Biographical details
- Born: November 8, 1963 (age 62)
- Alma mater: Bowling Green State University

Playing career
- 1980–1984: Bowling Green Falcons
- Position: Defenceman

Coaching career (HC unless noted)
- 1987–1988: New Hampshire (asst.)
- 1988–1999: Bowling Green (asst.)
- 1999–2025: RIT

Head coaching record
- Overall: 471–337–82 (.575)
- Tournaments: 6–7–2 (.467)

Accomplishments and honors

Championships
- 2000 ECAC West Champion; 2000 ECAC West tournament champion; 2001 ECAC West Champion; 2001 ECAC West tournament champion; 2002 ECAC West Champion; 2002 ECAC West tournament champion; 2003 ECAC West Champion; 2007 Atlantic Hockey Champion; 2009 Atlantic Hockey Champion; 2010 Atlantic Hockey Champion; 2010 Atlantic Hockey Tournament champion; 2011 Atlantic Hockey Champion; 2015 Atlantic Hockey tournament champion; 2016 Atlantic Hockey tournament champion; 2023 Atlantic Hockey Champion; 2024 Atlantic Hockey Champion; 2024 Atlantic Hockey tournament champion;

Awards
- 2001 Edward Jeremiah Award; 2010 Spencer Penrose Award; 2023 Atlantic Hockey Coach of the Year; 2024 Atlantic Hockey Coach of the Year;

= Wayne Wilson (ice hockey) =

Canadian ice hockey player and coach (born 1963)

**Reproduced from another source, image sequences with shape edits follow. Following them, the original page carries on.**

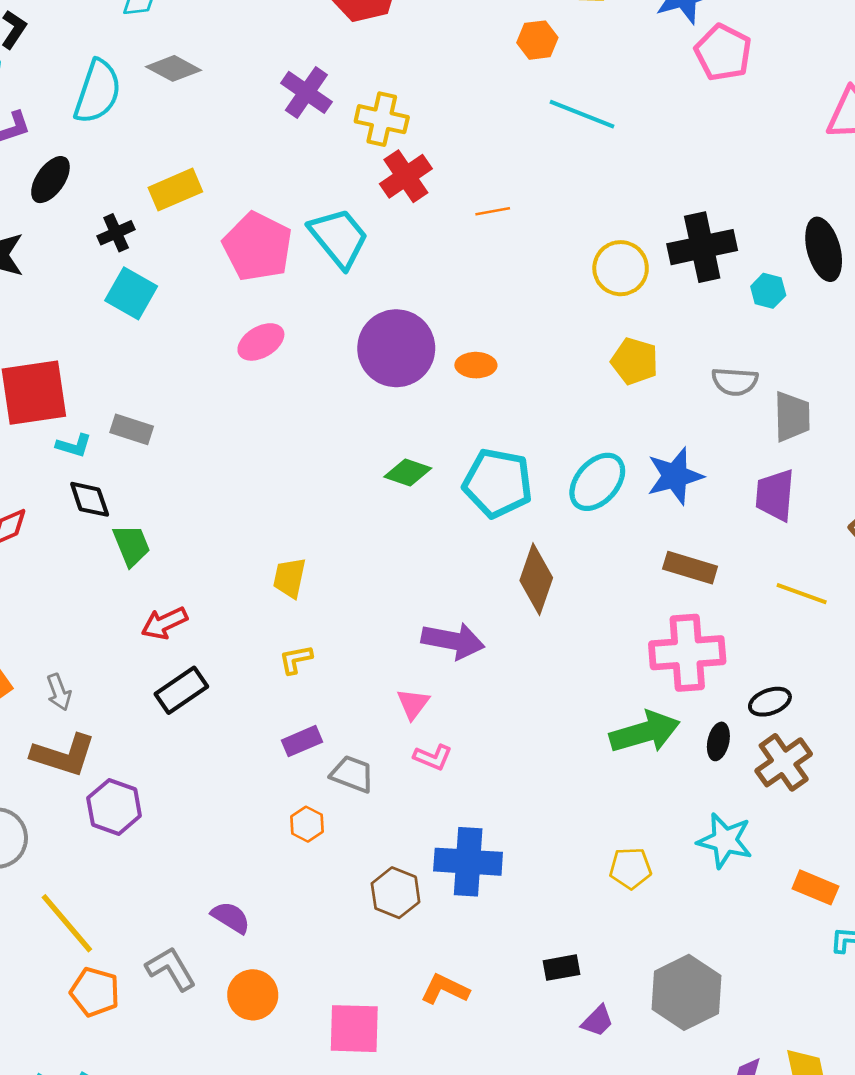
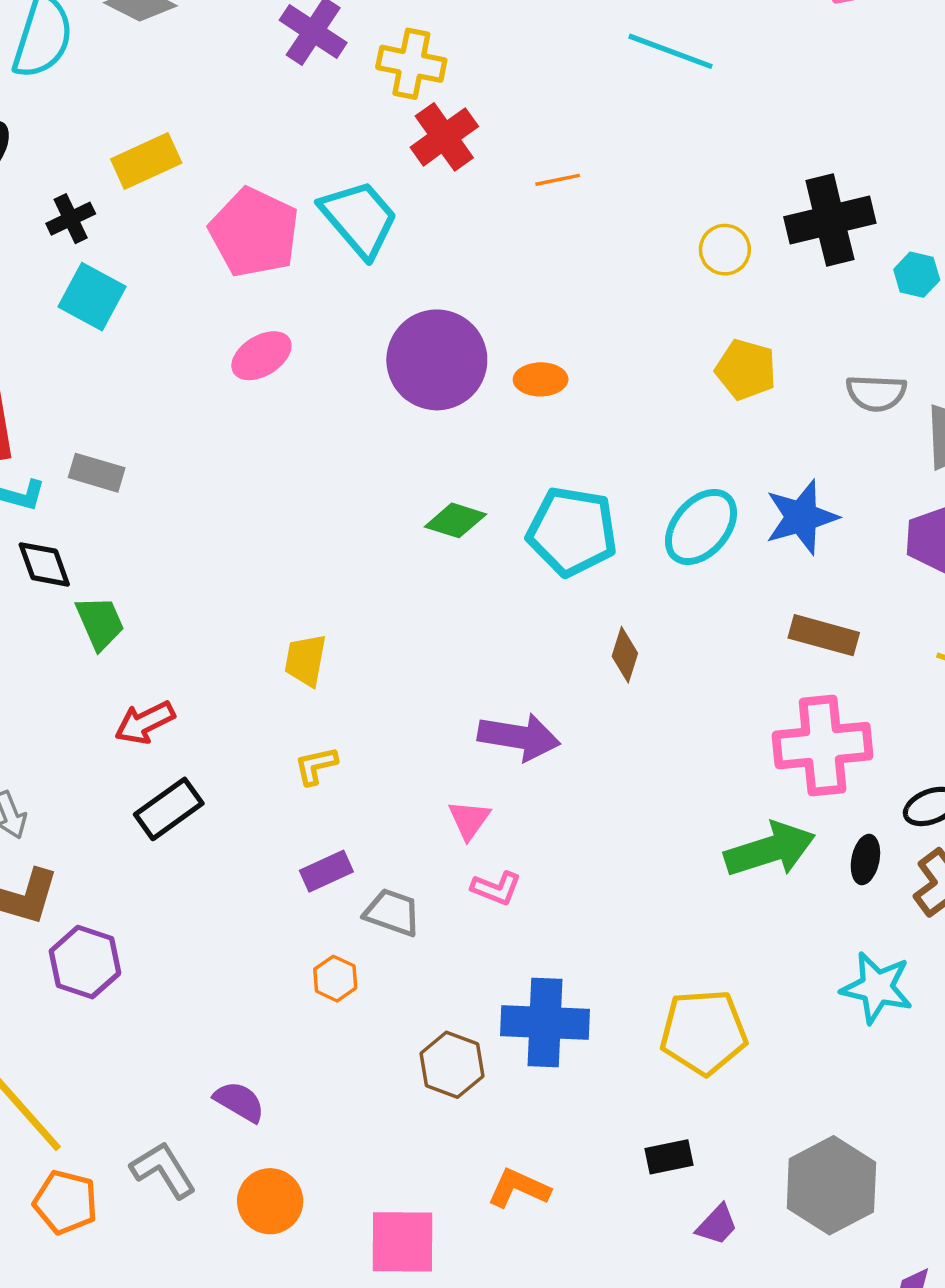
yellow circle: (621, 268) -> (725, 250), size x0.7
brown diamond: (536, 579) -> (625, 655), size x0.6
yellow pentagon: (630, 868) -> (704, 1032), moved, size x1.6

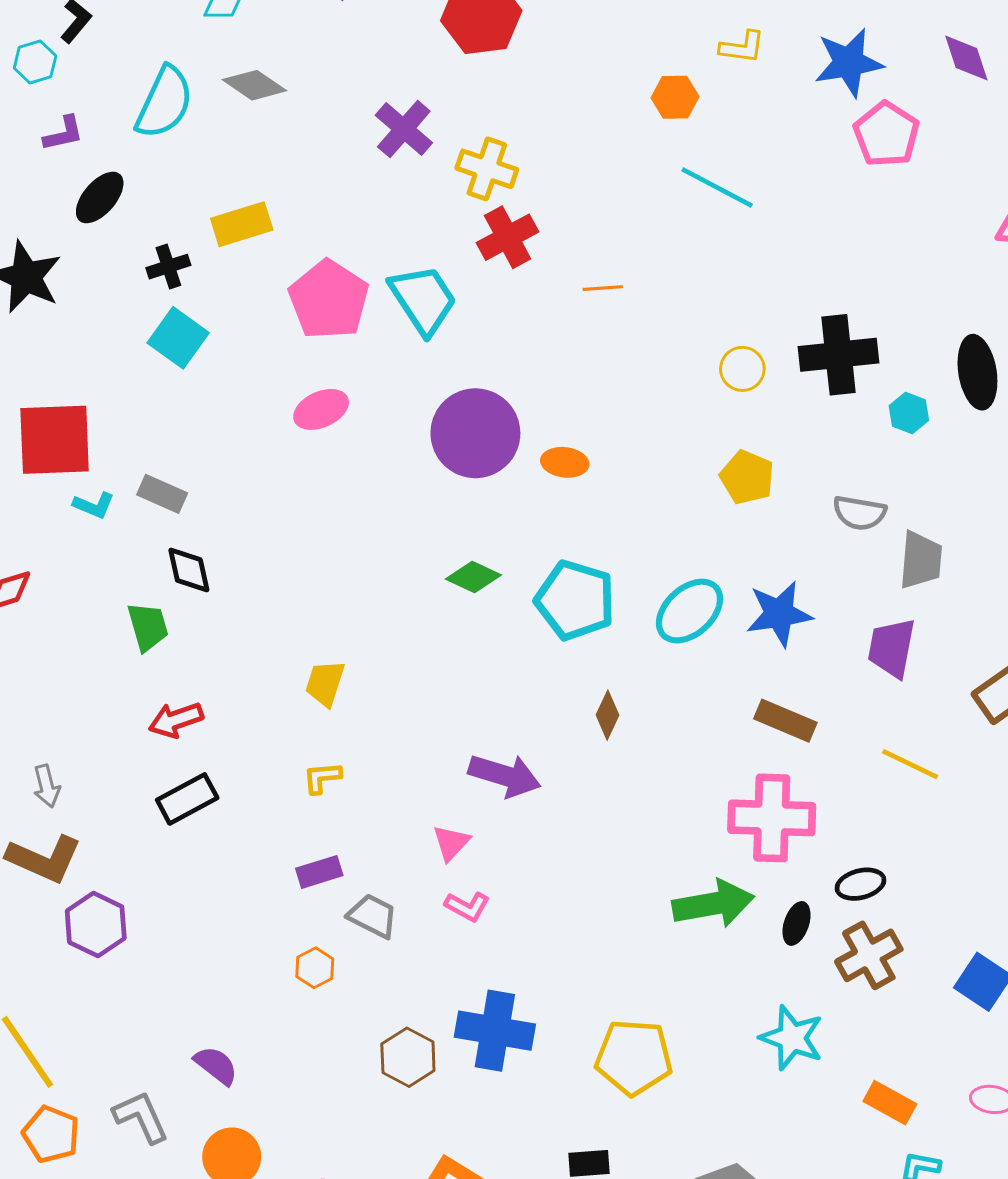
black diamond: (44, 564) -> (189, 570), moved

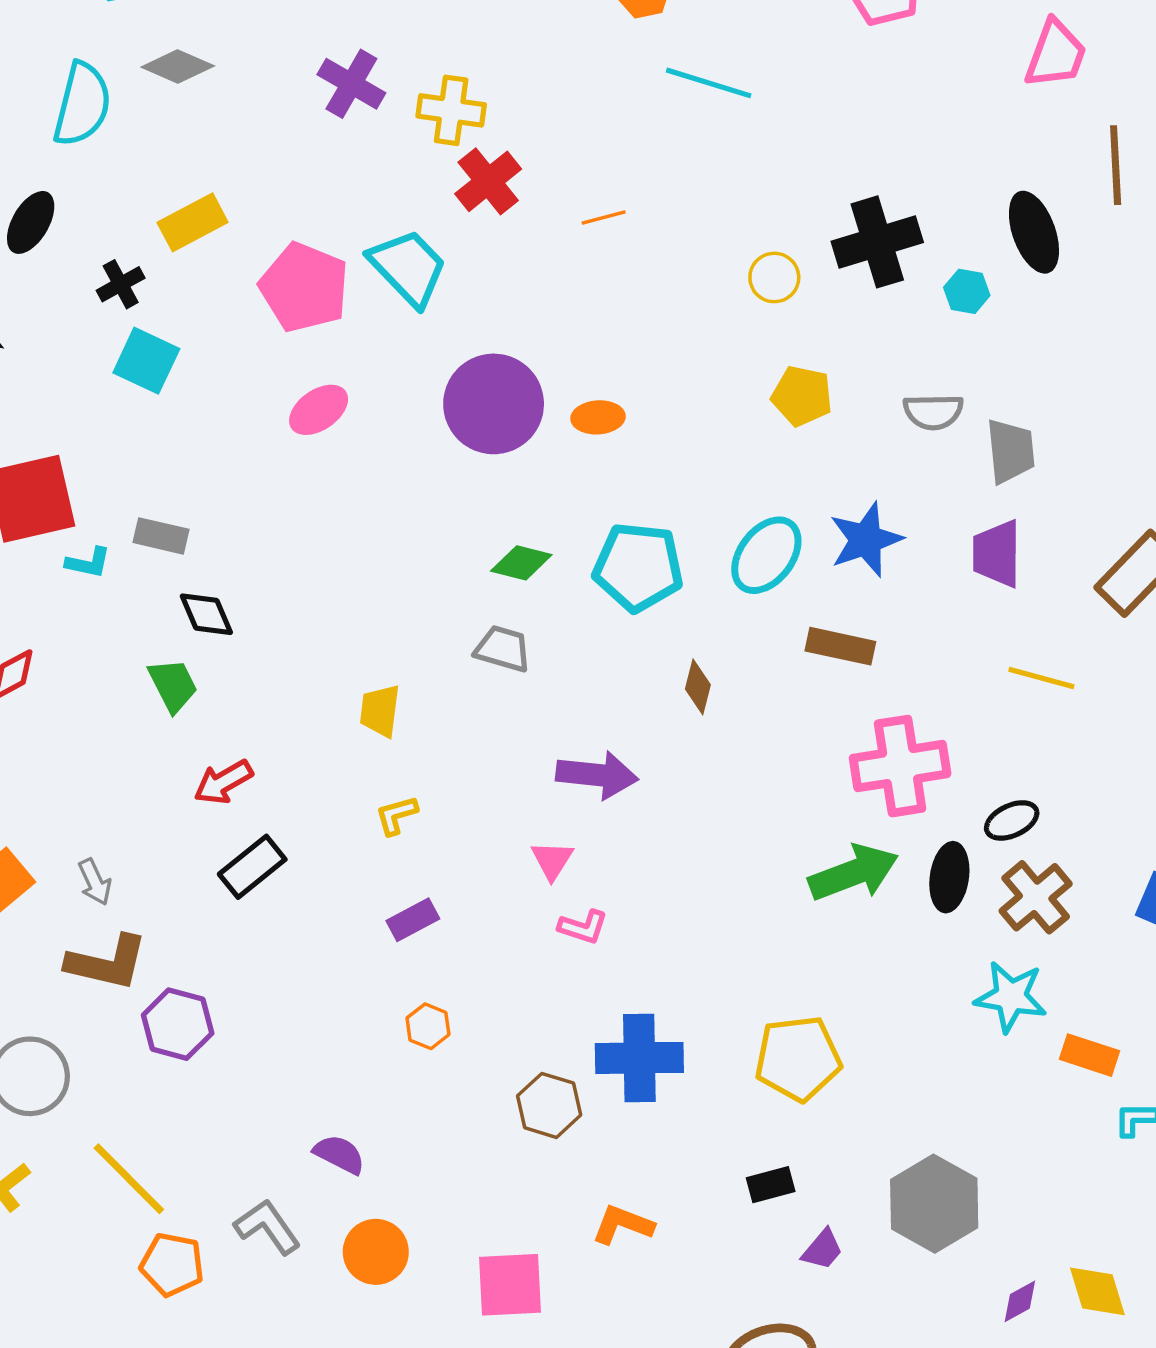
brown rectangle: (785, 721) -> (840, 646), moved
gray trapezoid: (373, 916) -> (503, 649), moved
black ellipse: (797, 923) -> (949, 877), size x1.4
cyan star: (792, 1038) -> (1011, 997), moved

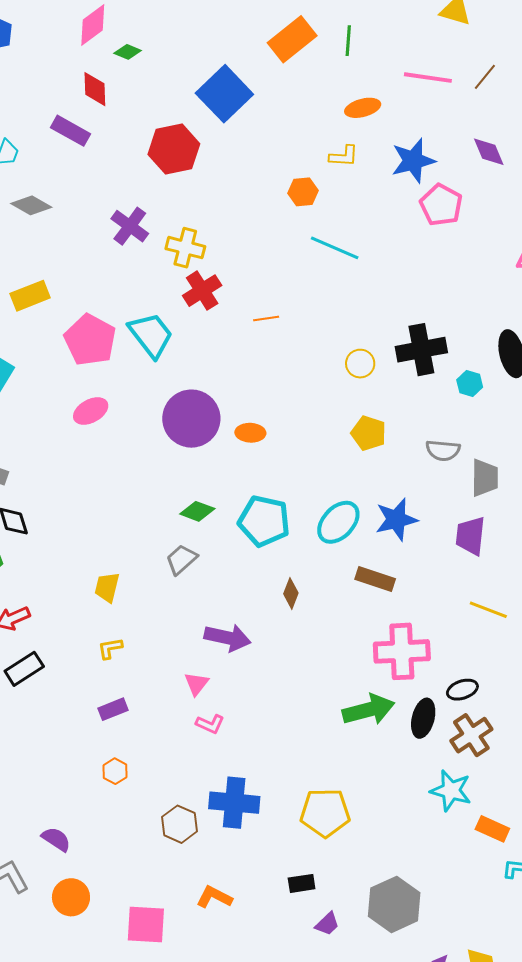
gray trapezoid: (503, 649) -> (181, 559), turned -64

J. Wayne Wilson (born November 8, 1963) is a retired Canadian former ice hockey coach and player. From 1999 to 2025, he was the head coach of the Rochester Institute of Technology men's ice hockey team, first at NCAA Division III and later at Division I.

== Playing career ==
Wilson grew up in Montreal, Quebec, but his family moved to Guelph, Ontario when he was sixteen. A defenceman, he played junior hockey for the Guelph Platers in the Ontario Hockey Association, then went on to college at Bowling Green State University in Ohio. He played four years (1980–1984) for the NCAA Division I Bowling Green Falcons, serving as captain in his senior year and leading the team to the 1984 national championship. He graduated with a degree in health, physical education, and recreation, then went on to get his master's degree in education from Bowling Green in 1987. While a grad student, he helped out as a part-time coach for the hockey team.

== Coaching career ==
After graduating with his masters, he spent one year as an assistant at the University of New Hampshire under coach Bob Kullen, but Kullen fell ill and that left his job in jeopardy. Seeking stability, he accepted a position as an assistant coach at his alma mater in 1988, a position he held through the 1998–99 school year. During that time, the Falcons made three NCAA tournament appearances. Several players (Rob Blake, Nelson Emerson and Brian Holzinger) went on to successful careers in the National Hockey League.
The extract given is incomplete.